== RECORD SET ==
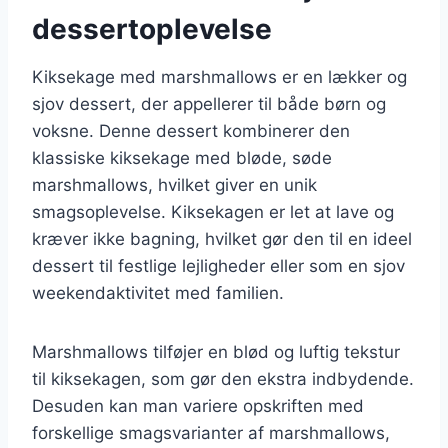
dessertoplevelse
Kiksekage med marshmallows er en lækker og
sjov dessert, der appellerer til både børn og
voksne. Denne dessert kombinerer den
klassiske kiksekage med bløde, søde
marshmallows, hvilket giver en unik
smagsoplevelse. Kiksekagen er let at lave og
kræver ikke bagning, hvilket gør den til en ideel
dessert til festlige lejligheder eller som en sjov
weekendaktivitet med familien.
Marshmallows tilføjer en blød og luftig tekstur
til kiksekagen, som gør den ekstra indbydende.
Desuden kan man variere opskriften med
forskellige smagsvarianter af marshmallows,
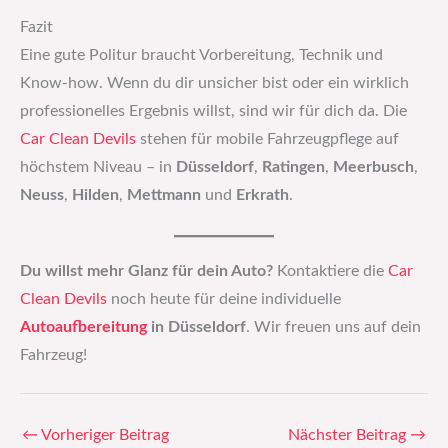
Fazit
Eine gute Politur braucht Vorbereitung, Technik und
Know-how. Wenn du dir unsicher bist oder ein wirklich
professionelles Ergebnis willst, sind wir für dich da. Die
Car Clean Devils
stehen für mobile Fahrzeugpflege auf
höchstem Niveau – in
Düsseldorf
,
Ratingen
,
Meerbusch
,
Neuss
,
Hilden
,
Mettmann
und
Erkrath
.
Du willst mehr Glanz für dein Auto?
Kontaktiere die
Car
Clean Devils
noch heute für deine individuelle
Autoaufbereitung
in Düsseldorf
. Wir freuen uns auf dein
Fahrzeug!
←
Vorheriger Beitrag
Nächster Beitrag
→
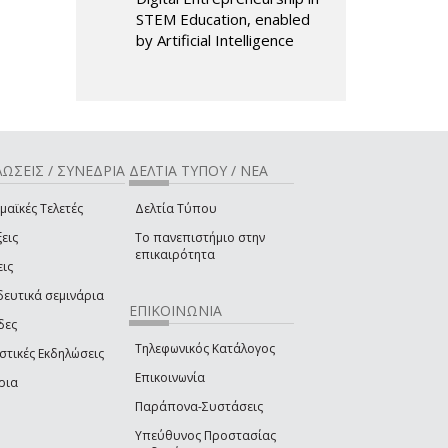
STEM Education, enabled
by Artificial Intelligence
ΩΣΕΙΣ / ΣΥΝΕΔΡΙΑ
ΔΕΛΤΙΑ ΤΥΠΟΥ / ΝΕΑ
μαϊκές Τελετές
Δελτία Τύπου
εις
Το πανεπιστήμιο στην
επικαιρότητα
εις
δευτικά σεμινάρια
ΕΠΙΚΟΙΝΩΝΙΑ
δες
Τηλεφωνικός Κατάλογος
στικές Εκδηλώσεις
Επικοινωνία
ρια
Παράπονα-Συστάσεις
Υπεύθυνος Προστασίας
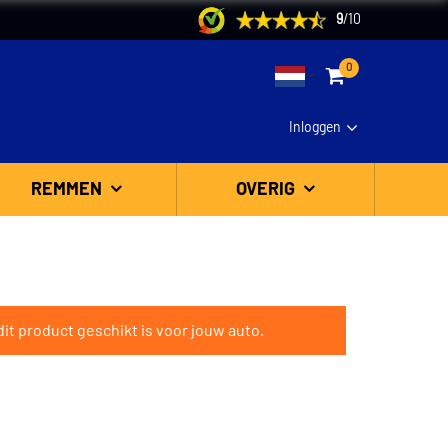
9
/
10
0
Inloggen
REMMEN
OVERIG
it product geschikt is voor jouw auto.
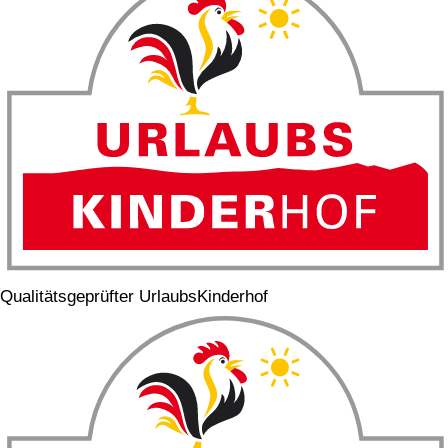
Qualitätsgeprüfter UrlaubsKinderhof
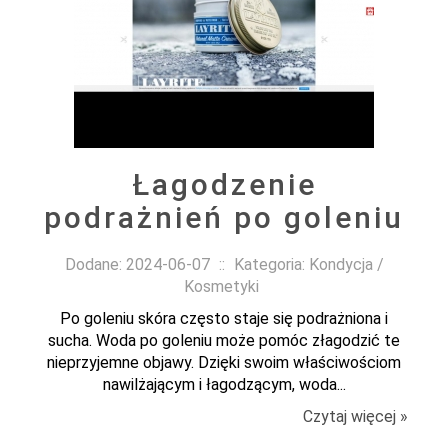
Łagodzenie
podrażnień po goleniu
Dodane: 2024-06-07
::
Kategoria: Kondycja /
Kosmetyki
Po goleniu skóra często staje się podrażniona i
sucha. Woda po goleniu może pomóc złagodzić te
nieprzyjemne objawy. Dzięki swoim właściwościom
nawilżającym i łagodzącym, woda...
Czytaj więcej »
===
== RECORD SET ==
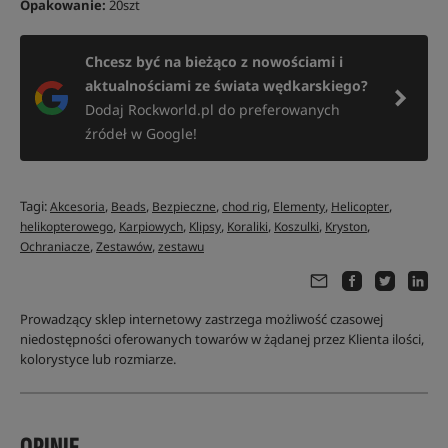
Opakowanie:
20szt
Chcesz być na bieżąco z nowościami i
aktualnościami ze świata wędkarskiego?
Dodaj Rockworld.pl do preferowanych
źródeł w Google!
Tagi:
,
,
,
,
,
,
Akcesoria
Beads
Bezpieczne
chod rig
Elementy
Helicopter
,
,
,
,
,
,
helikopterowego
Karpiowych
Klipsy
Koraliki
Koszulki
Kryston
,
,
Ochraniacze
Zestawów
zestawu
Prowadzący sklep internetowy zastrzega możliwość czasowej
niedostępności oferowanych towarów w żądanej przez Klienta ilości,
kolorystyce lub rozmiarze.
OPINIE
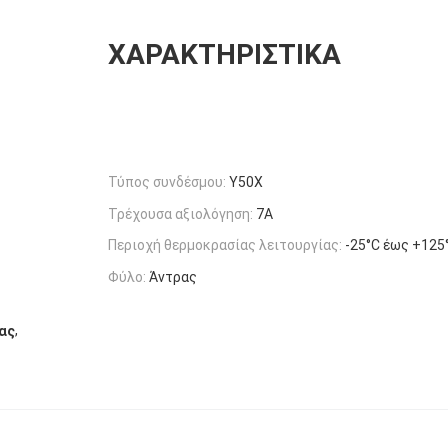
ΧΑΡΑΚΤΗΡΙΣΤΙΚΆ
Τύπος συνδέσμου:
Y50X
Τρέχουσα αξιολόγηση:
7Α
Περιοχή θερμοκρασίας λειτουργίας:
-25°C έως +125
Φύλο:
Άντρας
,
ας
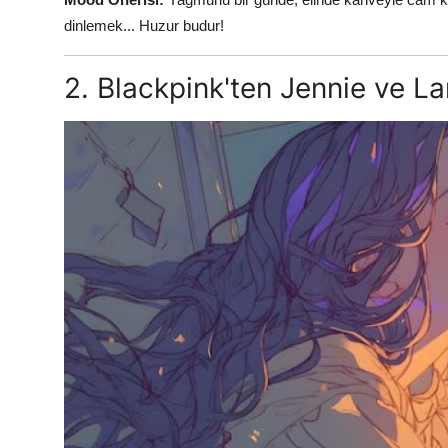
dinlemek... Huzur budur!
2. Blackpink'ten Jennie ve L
===
Whenever a line above contains "sjov", copy that line.

sjov dessert, der appellerer til både børn og
dessert til festlige lejligheder eller som en sjov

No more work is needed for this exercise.